_Required work:_ Going through the entries below, copy out each line that contains "průchody".

(Stored items from a collection)
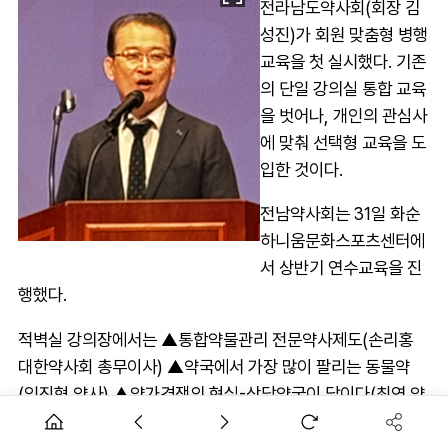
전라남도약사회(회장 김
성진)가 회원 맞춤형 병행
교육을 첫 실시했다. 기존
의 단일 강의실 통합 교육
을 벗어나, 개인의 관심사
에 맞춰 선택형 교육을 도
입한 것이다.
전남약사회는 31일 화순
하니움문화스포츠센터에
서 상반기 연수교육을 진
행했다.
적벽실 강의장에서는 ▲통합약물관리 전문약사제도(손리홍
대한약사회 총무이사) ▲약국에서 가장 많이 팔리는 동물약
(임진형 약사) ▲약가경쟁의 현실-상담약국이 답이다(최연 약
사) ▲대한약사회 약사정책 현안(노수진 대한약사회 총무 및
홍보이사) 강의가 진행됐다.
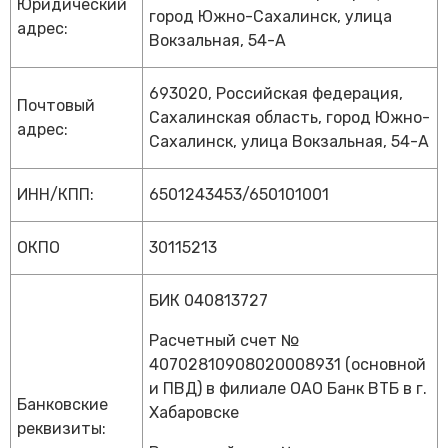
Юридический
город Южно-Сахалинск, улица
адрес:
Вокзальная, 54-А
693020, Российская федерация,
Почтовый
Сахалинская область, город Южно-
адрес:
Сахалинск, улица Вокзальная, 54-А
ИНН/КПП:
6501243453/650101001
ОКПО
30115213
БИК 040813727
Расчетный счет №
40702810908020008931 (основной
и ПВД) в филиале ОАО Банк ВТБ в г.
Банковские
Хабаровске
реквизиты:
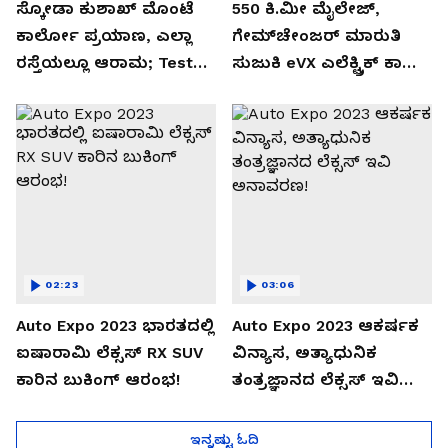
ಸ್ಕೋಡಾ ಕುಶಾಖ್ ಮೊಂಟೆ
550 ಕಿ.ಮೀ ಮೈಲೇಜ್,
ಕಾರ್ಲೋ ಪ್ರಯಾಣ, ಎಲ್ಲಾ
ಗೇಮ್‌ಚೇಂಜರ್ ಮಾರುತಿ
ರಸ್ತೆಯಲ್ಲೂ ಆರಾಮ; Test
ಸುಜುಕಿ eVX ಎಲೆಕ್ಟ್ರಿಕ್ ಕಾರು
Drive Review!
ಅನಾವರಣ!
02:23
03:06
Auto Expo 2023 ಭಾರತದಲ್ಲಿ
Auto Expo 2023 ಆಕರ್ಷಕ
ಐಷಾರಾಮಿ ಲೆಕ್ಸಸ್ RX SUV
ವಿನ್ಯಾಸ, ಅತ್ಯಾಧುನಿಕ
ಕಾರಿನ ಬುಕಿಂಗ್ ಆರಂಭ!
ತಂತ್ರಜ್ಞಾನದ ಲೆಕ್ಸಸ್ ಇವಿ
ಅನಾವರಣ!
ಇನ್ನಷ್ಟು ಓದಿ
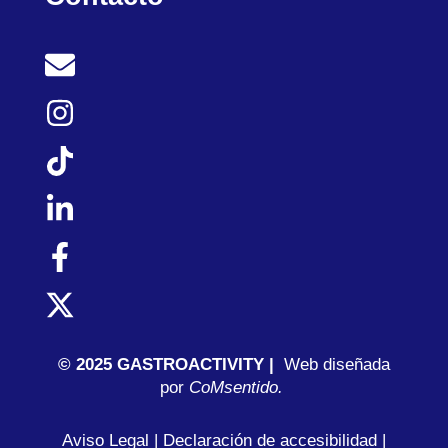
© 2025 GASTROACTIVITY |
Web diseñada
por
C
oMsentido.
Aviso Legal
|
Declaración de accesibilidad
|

...

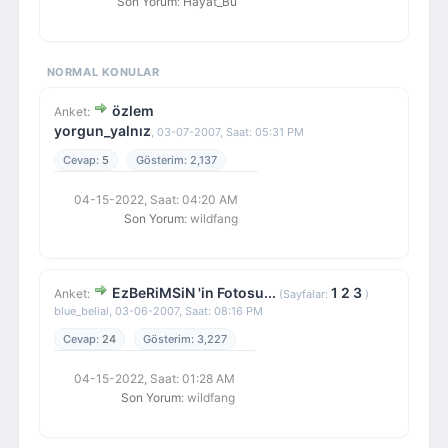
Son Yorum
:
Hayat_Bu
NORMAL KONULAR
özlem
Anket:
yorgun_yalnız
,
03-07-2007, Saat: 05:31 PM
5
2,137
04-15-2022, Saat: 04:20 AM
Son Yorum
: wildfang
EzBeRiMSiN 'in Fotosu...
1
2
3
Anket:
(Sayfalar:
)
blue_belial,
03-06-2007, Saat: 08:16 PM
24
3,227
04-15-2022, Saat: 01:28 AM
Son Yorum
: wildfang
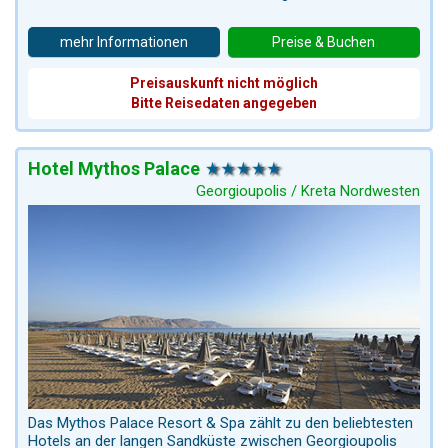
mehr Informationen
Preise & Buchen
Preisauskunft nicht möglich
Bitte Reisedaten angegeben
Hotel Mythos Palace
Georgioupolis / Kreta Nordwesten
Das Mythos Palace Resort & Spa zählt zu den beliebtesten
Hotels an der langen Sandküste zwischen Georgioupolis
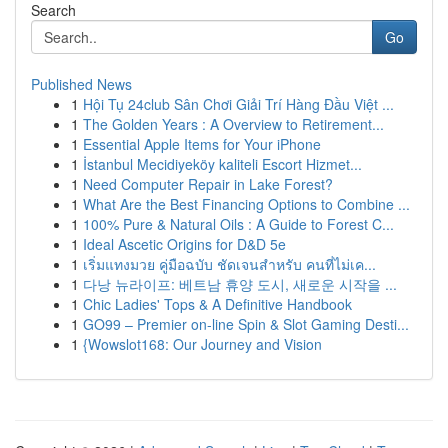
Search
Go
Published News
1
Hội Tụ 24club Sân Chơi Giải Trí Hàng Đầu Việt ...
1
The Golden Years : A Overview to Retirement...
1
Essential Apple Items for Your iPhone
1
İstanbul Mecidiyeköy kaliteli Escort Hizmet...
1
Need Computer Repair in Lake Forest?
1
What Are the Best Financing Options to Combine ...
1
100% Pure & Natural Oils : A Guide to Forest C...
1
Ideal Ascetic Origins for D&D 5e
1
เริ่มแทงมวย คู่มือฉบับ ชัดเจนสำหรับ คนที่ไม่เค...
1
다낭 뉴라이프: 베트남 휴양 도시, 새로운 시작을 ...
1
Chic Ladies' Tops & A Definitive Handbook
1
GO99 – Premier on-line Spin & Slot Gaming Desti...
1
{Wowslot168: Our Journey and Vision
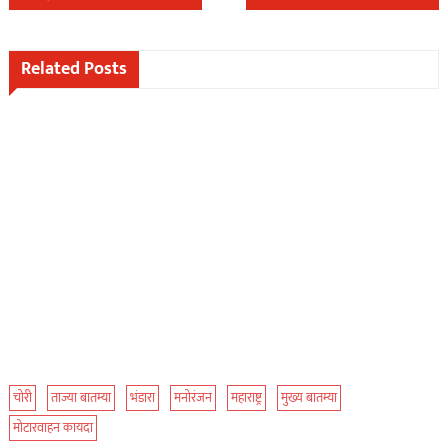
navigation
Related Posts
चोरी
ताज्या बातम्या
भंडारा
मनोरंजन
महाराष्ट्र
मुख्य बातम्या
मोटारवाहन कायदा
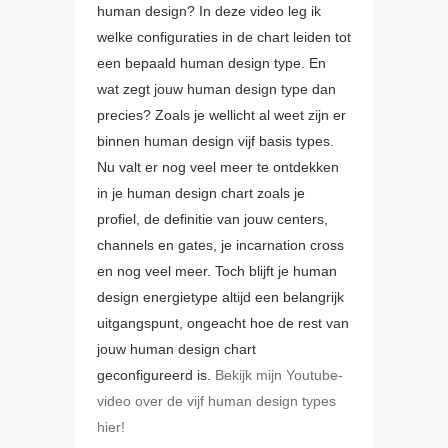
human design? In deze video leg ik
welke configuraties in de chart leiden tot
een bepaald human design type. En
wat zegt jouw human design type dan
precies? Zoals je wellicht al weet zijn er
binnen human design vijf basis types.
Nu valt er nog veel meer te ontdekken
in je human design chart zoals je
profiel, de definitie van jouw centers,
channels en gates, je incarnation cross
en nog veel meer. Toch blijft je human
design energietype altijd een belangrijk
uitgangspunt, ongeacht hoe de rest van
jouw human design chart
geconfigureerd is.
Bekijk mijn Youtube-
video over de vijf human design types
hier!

==

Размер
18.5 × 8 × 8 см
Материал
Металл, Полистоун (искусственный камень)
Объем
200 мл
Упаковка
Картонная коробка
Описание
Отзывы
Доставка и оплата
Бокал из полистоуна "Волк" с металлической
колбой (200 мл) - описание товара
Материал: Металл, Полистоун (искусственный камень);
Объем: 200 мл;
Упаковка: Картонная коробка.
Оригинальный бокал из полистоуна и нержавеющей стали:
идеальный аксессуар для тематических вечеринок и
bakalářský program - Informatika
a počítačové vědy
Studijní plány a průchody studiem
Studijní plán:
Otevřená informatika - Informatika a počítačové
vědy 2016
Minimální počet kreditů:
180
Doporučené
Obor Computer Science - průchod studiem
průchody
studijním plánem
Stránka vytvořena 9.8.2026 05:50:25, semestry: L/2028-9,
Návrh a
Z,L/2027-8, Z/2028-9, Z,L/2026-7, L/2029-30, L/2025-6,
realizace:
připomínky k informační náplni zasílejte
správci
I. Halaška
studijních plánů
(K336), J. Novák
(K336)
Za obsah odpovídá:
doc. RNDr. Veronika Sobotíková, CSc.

_Response:_
Studijní plány a průchody studiem
průchody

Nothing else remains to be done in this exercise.